- **ASSIGNMENT**:
An exact transcription of all the records, free of pictures, is the expected answer.

######

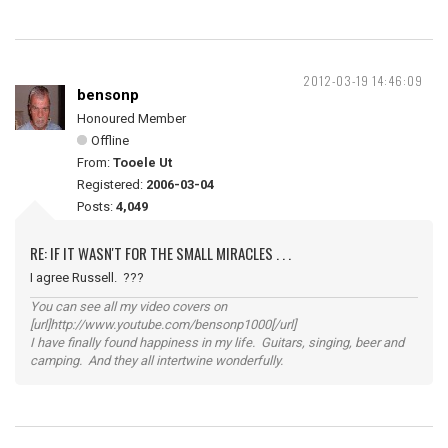
2012-03-19 14:46:09
bensonp
Honoured Member
Offline
From:
Tooele Ut
Registered:
2006-03-04
Posts:
4,049
RE: IF IT WASN'T FOR THE SMALL MIRACLES . . .
I agree Russell. ???
You can see all my video covers on
[url]http://www.youtube.com/bensonp1000[/url]
I have finally found happiness in my life. Guitars, singing, beer and
camping. And they all intertwine wonderfully.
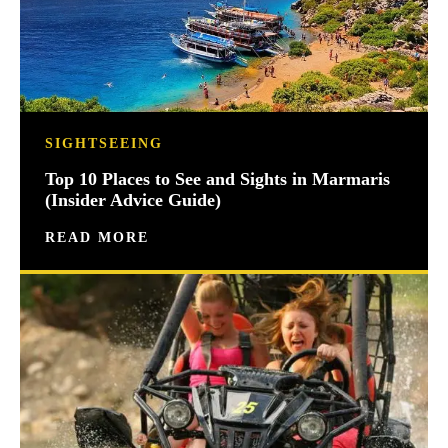
SIGHTSEEING
Top 10 Places to See and Sights in Marmaris
(Insider Advice Guide)
READ MORE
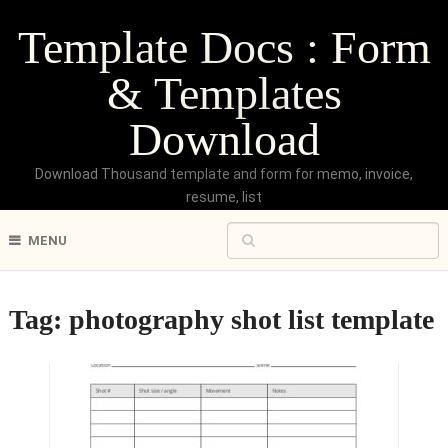
Template Docs : Form
& Templates
Download
Download Thousand template and form for memo, invoice,
resume, list
MENU
Tag:
photography shot list template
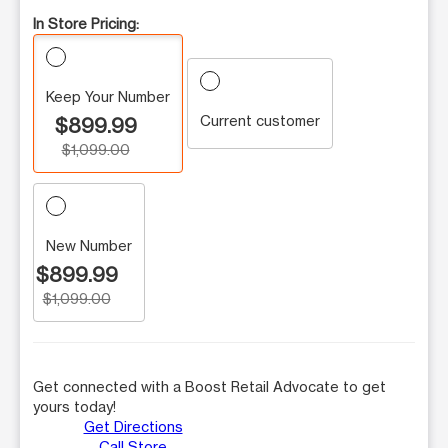
In Store Pricing:
Keep Your Number
Current customer
$899.99
$1,099.00
New Number
$899.99
$1,099.00
Get connected with a Boost Retail Advocate to get
yours today!
Get Directions
Call Store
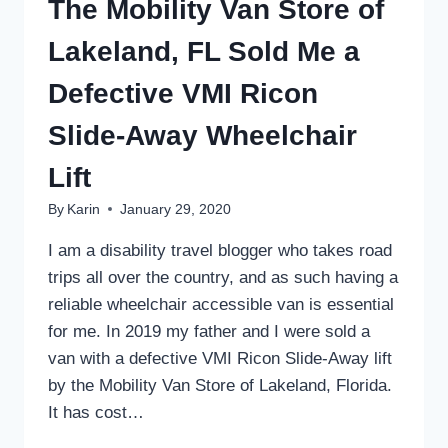
The Mobility Van Store of
Lakeland, FL Sold Me a
Defective VMI Ricon
Slide-Away Wheelchair
Lift
By
Karin
January 29, 2020
I am a disability travel blogger who takes road
trips all over the country, and as such having a
reliable wheelchair accessible van is essential
for me. In 2019 my father and I were sold a
van with a defective VMI Ricon Slide-Away lift
by the Mobility Van Store of Lakeland, Florida.
It has cost…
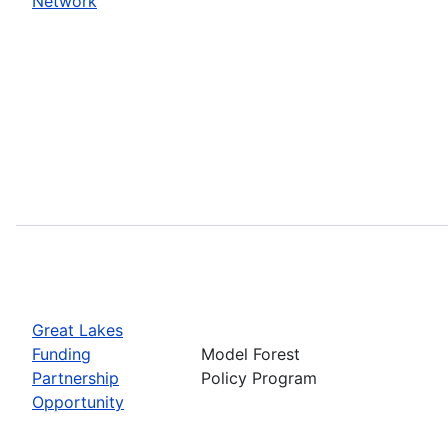
Network
Great Lakes
Funding
Model Forest
Partnership
Policy Program
Opportunity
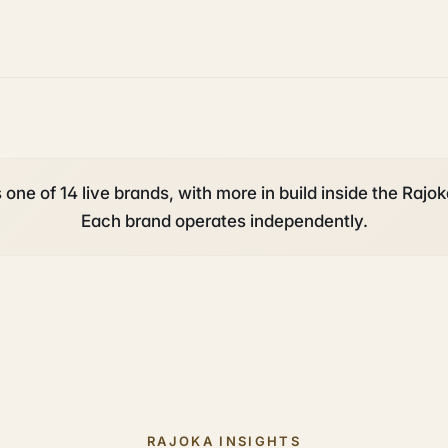
 one of 14 live brands, with more in build inside the Rajok
Each brand operates independently.
RAJOKA INSIGHTS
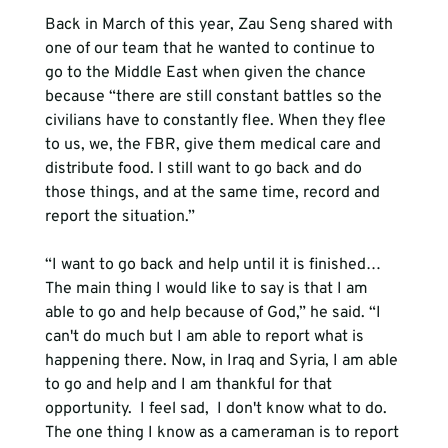
Back in March of this year, Zau Seng shared with 
one of our team that he 
wanted to continue to 
go
 to the Middle East 
when
 given the chance 
because “there are still constant battles so the 
civilians have to constantly flee. When they flee 
to us, we, the FBR, give them medical care and 
distribute food. I still want to go back and do 
those things, and at the same time, record and 
“I want to go back and help until it is finished… 
The main thing I would like to say is that I am 
able to go and help because of God,” he said. “I 
can't do much but I am able to report what is 
happening there. Now, in Iraq and Syria, I am able 
to go and help and I am thankful for that 
opportunity. 
 I feel sad, 
 I don't know what to do. 
The one thing I know as a cameraman is to report 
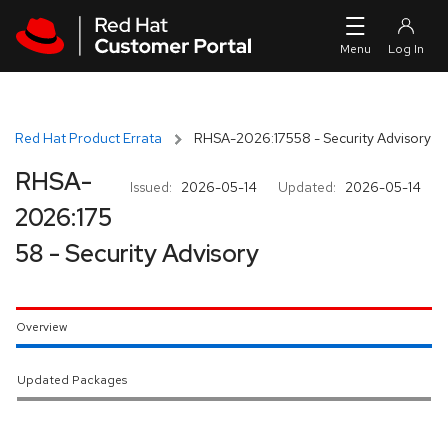
Skip to navigation
Skip to main content
Red Hat Product Errata
RHSA-2026:17558 - Security Advisory
RHSA-
Issued:
2026-05-14
Updated:
2026-05-14
2026:175
58 - Security Advisory
Overview
Updated Packages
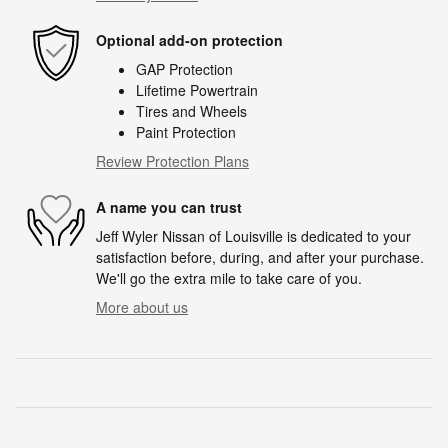
Optional add-on protection
GAP Protection
Lifetime Powertrain
Tires and Wheels
Paint Protection
Review Protection Plans
A name you can trust
Jeff Wyler Nissan of Louisville is dedicated to your
satisfaction before, during, and after your purchase.
We'll go the extra mile to take care of you.
More about us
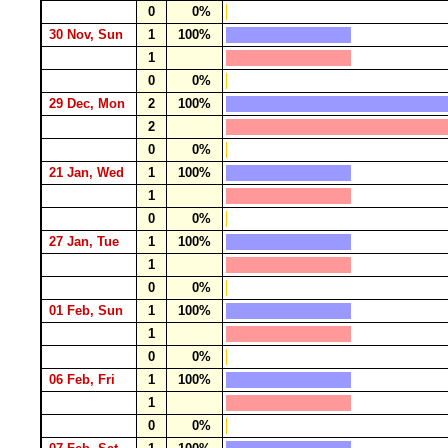
0
0%
30 Nov, Sun
1
100%
1
0
0%
29 Dec, Mon
2
100%
2
0
0%
21 Jan, Wed
1
100%
1
0
0%
27 Jan, Tue
1
100%
1
0
0%
01 Feb, Sun
1
100%
1
0
0%
06 Feb, Fri
1
100%
1
0
0%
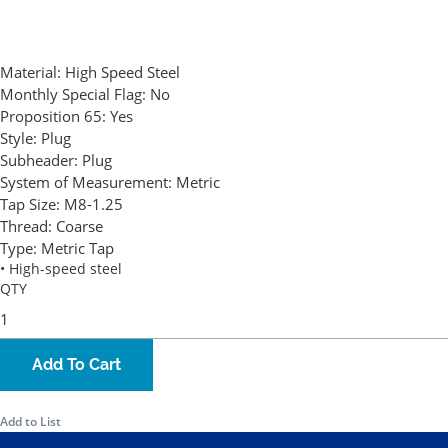
Material:
High Speed Steel
Monthly Special Flag:
No
Proposition 65:
Yes
Style:
Plug
Subheader:
Plug
System of Measurement:
Metric
Tap Size:
M8-1.25
Thread:
Coarse
Type:
Metric Tap
• High-speed steel
QTY
Add To Cart
Add to List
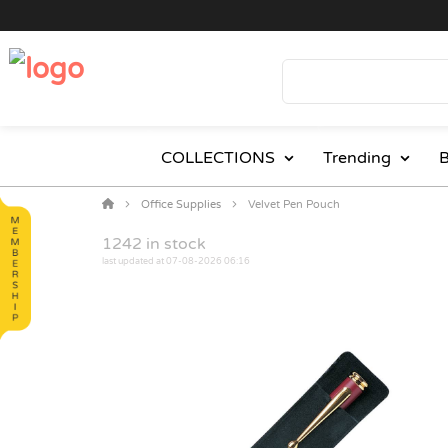
COLLECTIONS
Trending
B
Office Supplies
Velvet Pen Pouch
1242
in stock
last updated at 07-08-2026 06:16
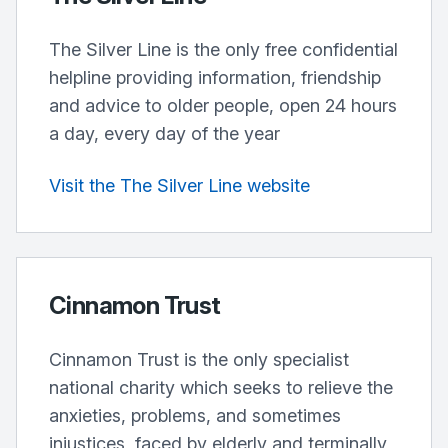
The Silver Line is the only free confidential
helpline providing information, friendship
and advice to older people, open 24 hours
a day, every day of the year
Visit the The Silver Line website
Cinnamon Trust
Cinnamon Trust is the only specialist
national charity which seeks to relieve the
anxieties, problems, and sometimes
injustices, faced by elderly and terminally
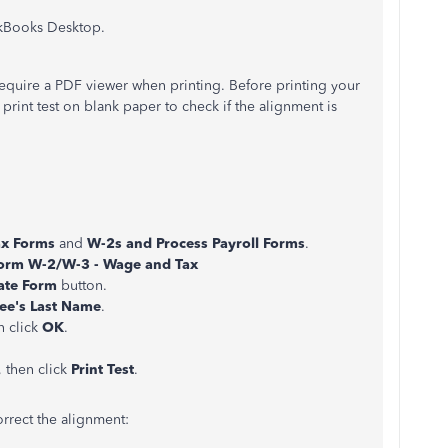
ickBooks Desktop.
require a PDF viewer when printing. Before printing your
rint test on blank paper to check if the alignment is
ax Forms
and
W-2s and Process Payroll Forms
.
Form W-2/W-3 - Wage and Tax
ate Form
button.
ee's Last Name
.
n click
OK
.
 then click
Print Test
.
correct the alignment:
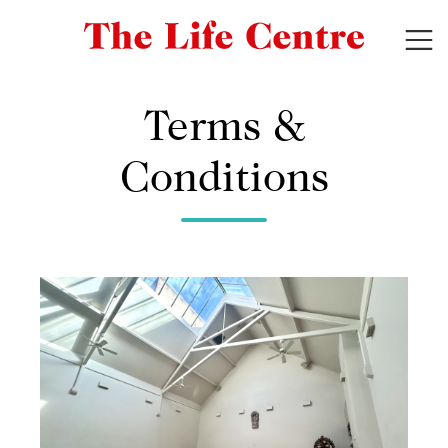
Terms &
Conditions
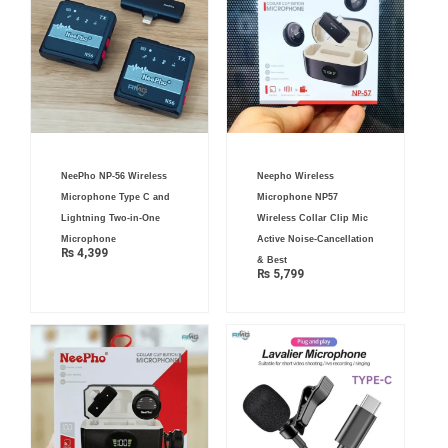
NeePho NP-56 Wireless
Neepho Wireless
Microphone Type C and
Microphone NP57
Lightning Two-in-One
Wireless Collar Clip Mic
Microphone
Active Noise-Cancellation
₨
4,399
& Best
₨
5,799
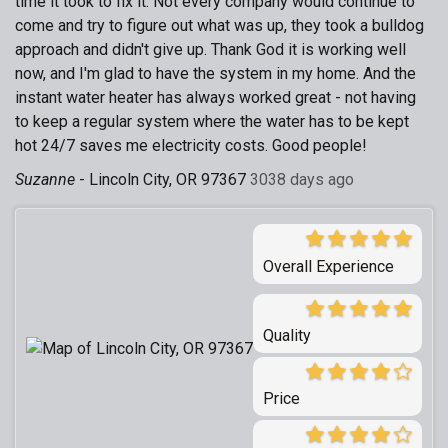
time it took to fix it. Not every company would continue to
come and try to figure out what was up, they took a bulldog
approach and didn't give up. Thank God it is working well
now, and I'm glad to have the system in my home. And the
instant water heater has always worked great - not having
to keep a regular system where the water has to be kept
hot 24/7 saves me electricity costs. Good people!
Suzanne
-
Lincoln City, OR 97367
3038 days ago
Overall Experience
Quality
Price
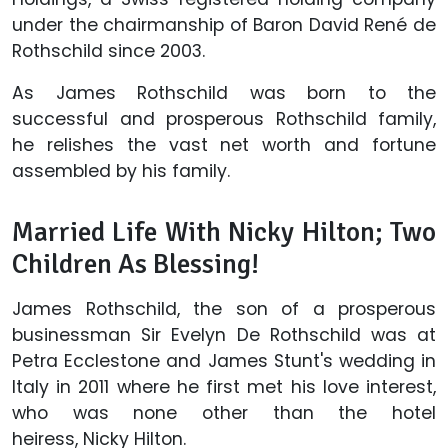
under the chairmanship of Baron David René de
Rothschild since 2003.
As James Rothschild was born to the
successful and prosperous Rothschild family,
he relishes the vast net worth and fortune
assembled by his family.
Married Life With Nicky Hilton; Two
Children As Blessing!
James Rothschild, the son of a prosperous
businessman Sir Evelyn De Rothschild was at
Petra Ecclestone and James Stunt's wedding in
Italy in 2011 where he first met his love interest,
who was none other than the hotel
heiress, Nicky Hilton.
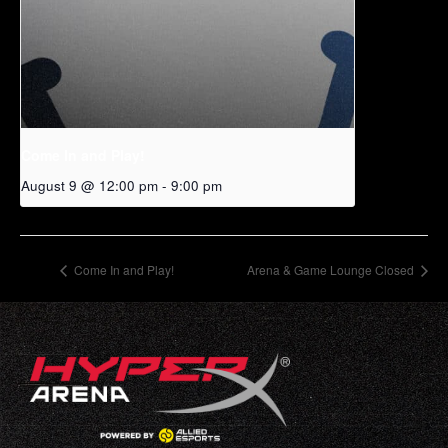
Come In and Play!
August 9 @ 12:00 pm
-
9:00 pm
Come In and Play!
Arena & Game Lounge Closed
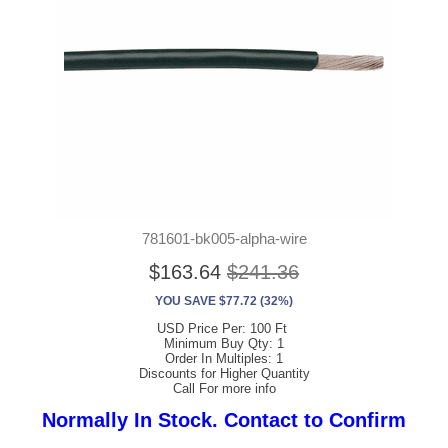
781601-bk005-alpha-wire
$163.64
$241.36
YOU SAVE $77.72 (32%)
USD Price Per: 100 Ft
Minimum Buy Qty: 1
Order In Multiples: 1
Discounts for Higher Quantity
Call For more info
Normally In Stock. Contact to Confirm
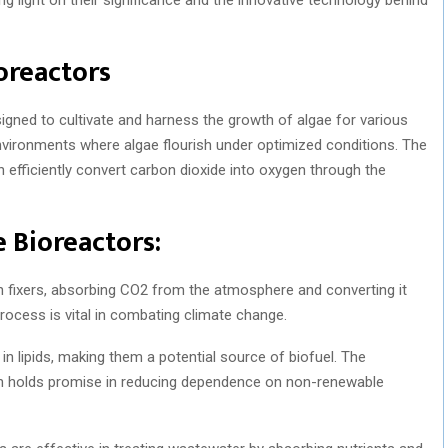
oreactors
igned to cultivate and harness the growth of algae for various
nvironments where algae flourish under optimized conditions. The
h efficiently convert carbon dioxide into oxygen through the
 Bioreactors:
n fixers, absorbing CO2 from the atmosphere and converting it
rocess is vital in combating climate change.
n lipids, making them a potential source of biofuel. The
ion holds promise in reducing dependence on non-renewable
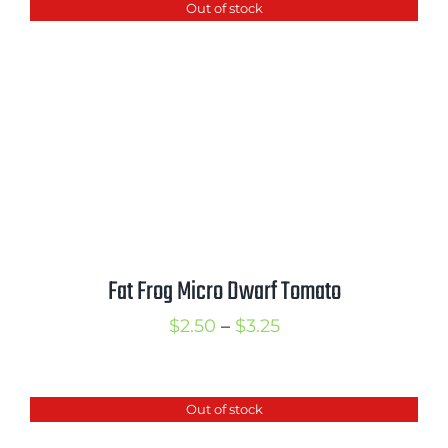
Out of stock
through
$3.00
Fat Frog Micro Dwarf Tomato
Price
$
2.50
–
$
3.25
range:
$2.50
Out of stock
through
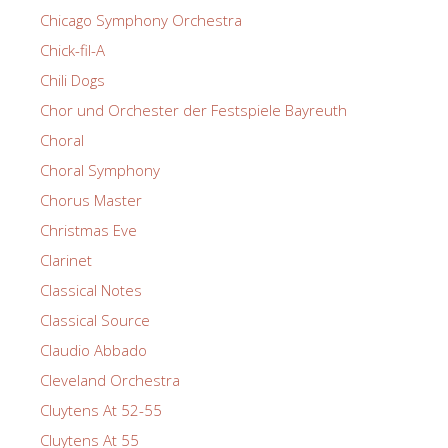
Chicago Symphony Orchestra
Chick-fil-A
Chili Dogs
Chor und Orchester der Festspiele Bayreuth
Choral
Choral Symphony
Chorus Master
Christmas Eve
Clarinet
Classical Notes
Classical Source
Claudio Abbado
Cleveland Orchestra
Cluytens At 52-55
Cluytens At 55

######

- **EXPECTED ANSWER**:
2012-03-19 14:46:09
bensonp
Honoured Member
Offline
From:
Tooele Ut
Registered:
2006-03-04
Posts:
4,049
RE: IF IT WASN'T FOR THE SMALL MIRACLES . . .
I agree Russell. ???
You can see all my video covers on
[url]http://www.youtube.com/bensonp1000[/url]
I have finally found happiness in my life. Guitars, singing, beer and
camping. And they all intertwine wonderfully.
SIGHTSEEING
Top 10 Places to See and Sights in Marmaris
(Insider Advice Guide)
READ MORE
Template Docs : Form
& Templates
Download
Download Thousand template and form for memo, invoice,
resume, list
MENU
Tag:
photography shot list template
In Store Pricing:
Keep Your Number
Current customer
$899.99
$1,099.00
New Number
$899.99
$1,099.00
Get connected with a Boost Retail Advocate to get
yours today!
Get Directions
Call Store
The Mobility Van Store of
Lakeland, FL Sold Me a
Defective VMI Ricon
Slide-Away Wheelchair
Lift
By
Karin
January 29, 2020
I am a disability travel blogger who takes road
trips all over the country, and as such having a
reliable wheelchair accessible van is essential
for me. In 2019 my father and I were sold a
van with a defective VMI Ricon Slide-Away lift
by the Mobility Van Store of Lakeland, Florida.
It has cost…
Network
Great Lakes
Funding
Model Forest
Partnership
Policy Program
Opportunity
 one of 14 live brands, with more in build inside the Rajok
Each brand operates independently.
RAJOKA INSIGHTS
Back in March of this year, Zau Seng shared with 
one of our team that he 
wanted to continue to 
go
 to the Middle East 
when
 given the chance 
because “there are still constant battles so the 
civilians have to constantly flee. When they flee 
to us, we, the FBR, give them medical care and 
distribute food. I still want to go back and do 
those things, and at the same time, record and 
“I want to go back and help until it is finished… 
The main thing I would like to say is that I am 
able to go and help because of God,” he said. “I 
can't do much but I am able to report what is 
happening there. Now, in Iraq and Syria, I am able 
to go and help and I am thankful for that 
opportunity. 
 I feel sad, 
 I don't know what to do. 
The one thing I know as a cameraman is to report 
Skip to navigation
Skip to main content
Red Hat Product Errata
RHSA-2026:17558 - Security Advisory
RHSA-
Issued:
2026-05-14
Updated:
2026-05-14
2026:175
58 - Security Advisory
Overview
Updated Packages
Optional add-on protection
GAP Protection
Lifetime Powertrain
Tires and Wheels
Paint Protection
Review Protection Plans
A name you can trust
Jeff Wyler Nissan of Louisville is dedicated to your
satisfaction before, during, and after your purchase.
We'll go the extra mile to take care of you.
More about us
0
0%
30 Nov, Sun
1
100%
1
0
0%
29 Dec, Mon
2
100%
2
0
0%
21 Jan, Wed
1
100%
1
0
0%
27 Jan, Tue
1
100%
1
0
0%
01 Feb, Sun
1
100%
1
0
0%
06 Feb, Fri
1
100%
1
0
0%
Material:
High Speed Steel
Monthly Special Flag:
No
Proposition 65:
Yes
Style:
Plug
Subheader:
Plug
System of Measurement:
Metric
Tap Size:
M8-1.25
Thread:
Coarse
Type:
Metric Tap
• High-speed steel
QTY
Add To Cart
Add to List
COLLECTIONS
Trending
B
Office Supplies
Velvet Pen Pouch
1242
in stock
last updated at 07-08-2026 06:16
The Silver Line is the only free confidential
helpline providing information, friendship
and advice to older people, open 24 hours
a day, every day of the year
Visit the The Silver Line website
Cinnamon Trust
Cinnamon Trust is the only specialist
national charity which seeks to relieve the
anxieties, problems, and sometimes
injustices, faced by elderly and terminally
ickBooks Desktop.
require a PDF viewer when printing. Before printing your
rint test on blank paper to check if the alignment is
ax Forms
and
W-2s and Process Payroll Forms
.
Form W-2/W-3 - Wage and Tax
ate Form
button.
ee's Last Name
.
n click
OK
.
 then click
Print Test
.
correct the alignment:
Terms &
Conditions
NeePho NP-56 Wireless
Neepho Wireless
Microphone Type C and
Microphone NP57
Lightning Two-in-One
Wireless Collar Clip Mic
Microphone
Active Noise-Cancellation
₨
4,399
& Best
₨
5,799
time it took to fix it. Not every company would continue to
come and try to figure out what was up, they took a bulldog
approach and didn't give up. Thank God it is working well
now, and I'm glad to have the system in my home. And the
instant water heater has always worked great - not having
to keep a regular system where the water has to be kept
hot 24/7 saves me electricity costs. Good people!
Suzanne
-
Lincoln City, OR 97367
3038 days ago
Overall Experience
Quality
Price
under the chairmanship of Baron David René de
Rothschild since 2003.
As James Rothschild was born to the
successful and prosperous Rothschild family,
he relishes the vast net worth and fortune
assembled by his family.
Married Life With Nicky Hilton; Two
Children As Blessing!
James Rothschild, the son of a prosperous
businessman Sir Evelyn De Rothschild was at
Petra Ecclestone and James Stunt's wedding in
Italy in 2011 where he first met his love interest,
who was none other than the hotel
heiress, Nicky Hilton.
Come In and Play!
August 9 @ 12:00 pm
-
9:00 pm
Come In and Play!
Arena & Game Lounge Closed
781601-bk005-alpha-wire
$163.64
$241.36
YOU SAVE $77.72 (32%)
USD Price Per: 100 Ft
Minimum Buy Qty: 1
Order In Multiples: 1
Discounts for Higher Quantity
Call For more info
Normally In Stock. Contact to Confirm
oreactors
igned to cultivate and harness the growth of algae for various
nvironments where algae flourish under optimized conditions. The
h efficiently convert carbon dioxide into oxygen through the
 Bioreactors:
n fixers, absorbing CO2 from the atmosphere and converting it
rocess is vital in combating climate change.
n lipids, making them a potential source of biofuel. The
ion holds promise in reducing dependence on non-renewable
Out of stock
through
$3.00
Fat Frog Micro Dwarf Tomato
Price
$
2.50
–
$
3.25
range:
$2.50
Out of stock
through
Chicago Symphony Orchestra
Chick-fil-A
Chili Dogs
Chor und Orchester der Festspiele Bayreuth
Choral
Choral Symphony
Chorus Master
Christmas Eve
Clarinet
Classical Notes
Classical Source
Claudio Abbado
Cleveland Orchestra
Cluytens At 52-55
Cluytens At 55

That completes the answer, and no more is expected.